- Task objective
Restate each line below word for word, skipping every picture.

━━━━━ Given data

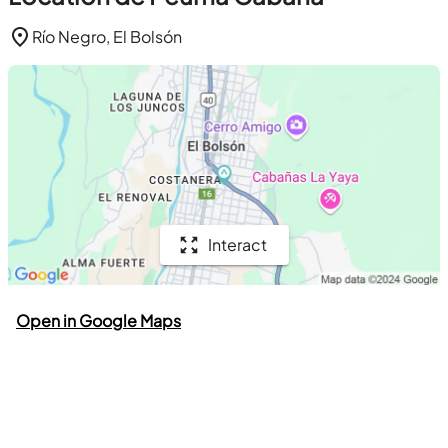
Río Negro, El Bolsón
Interact
Open in Google Maps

━━━━━━━━━━

- Answer for this exercise
Río Negro, El Bolsón
Interact
Open in Google Maps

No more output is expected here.